◆ RECORDS FOR THE EXERCISE
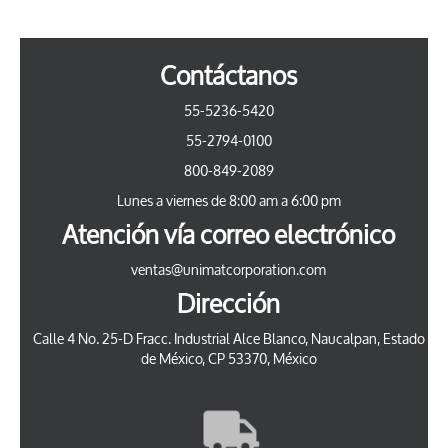
Contáctanos
55-5236-5420
55-2794-0100
800-849-2089
Lunes a viernes de 8:00 am a 6:00 pm
Atención vía correo electrónico
ventas@unimatcorporation.com
Dirección
Calle 4 No. 25-D Fracc. Industrial Alce Blanco, Naucalpan, Estado
de México, CP 53370, México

◆ TASK PROMPT
Print the lines of the material, exactly and only, from the line that contains "55-5236-5420" down to and including the final line.

◆ RESPONSE TO THIS TASK
55-5236-5420
55-2794-0100
800-849-2089
Lunes a viernes de 8:00 am a 6:00 pm
Atención vía correo electrónico
ventas@unimatcorporation.com
Dirección
Calle 4 No. 25-D Fracc. Industrial Alce Blanco, Naucalpan, Estado
de México, CP 53370, México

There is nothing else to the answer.